Dataset excerpts
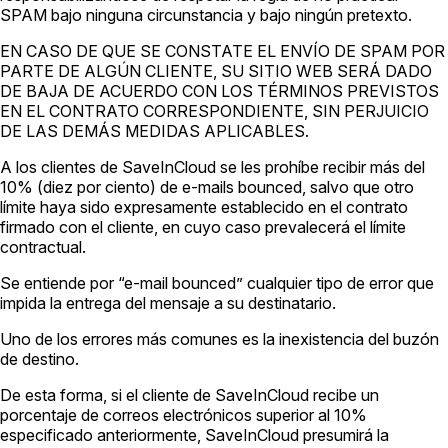
SPAM bajo ninguna circunstancia y bajo ningún pretexto.
EN CASO DE QUE SE CONSTATE EL ENVÍO DE SPAM POR
PARTE DE ALGÚN CLIENTE, SU SITIO WEB SERÁ DADO
DE BAJA DE ACUERDO CON LOS TÉRMINOS PREVISTOS
EN EL CONTRATO CORRESPONDIENTE, SIN PERJUICIO
DE LAS DEMÁS MEDIDAS APLICABLES.
A los clientes de SaveInCloud se les prohíbe recibir más del
10% (diez por ciento) de e-mails bounced, salvo que otro
límite haya sido expresamente establecido en el contrato
firmado con el cliente, en cuyo caso prevalecerá el límite
contractual.
Se entiende por “e-mail bounced” cualquier tipo de error que
impida la entrega del mensaje a su destinatario.
Uno de los errores más comunes es la inexistencia del buzón
de destino.
De esta forma, si el cliente de SaveInCloud recibe un
porcentaje de correos electrónicos superior al 10%
especificado anteriormente, SaveInCloud presumirá la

What you should do: For the word "SPAM", find all matching lines in the entries above and copy them out.

Answer section:
SPAM bajo ninguna circunstancia y bajo ningún pretexto.
EN CASO DE QUE SE CONSTATE EL ENVÍO DE SPAM POR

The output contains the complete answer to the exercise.